Task to carry out: Your answer should be the line containing "Questions de classe(s)" and each line after it through the end of the data below, repeated exactly.

Data entries
<<<<
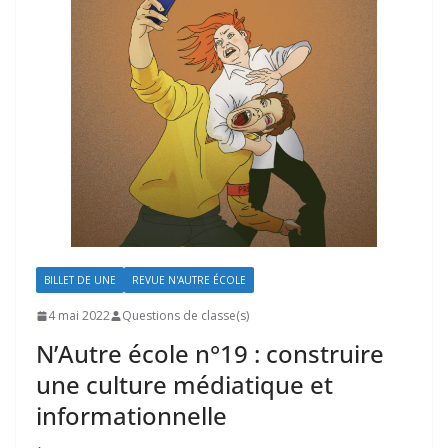
BILLET DE UNE
REVUE N'AUTRE ÉCOLE
4 mai 2022
Questions de classe(s)
N’Autre école n°19 : construire
une culture médiatique et
informationnelle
>>>>
Result of this task:
Questions de classe(s)
N’Autre école n°19 : construire
une culture médiatique et
informationnelle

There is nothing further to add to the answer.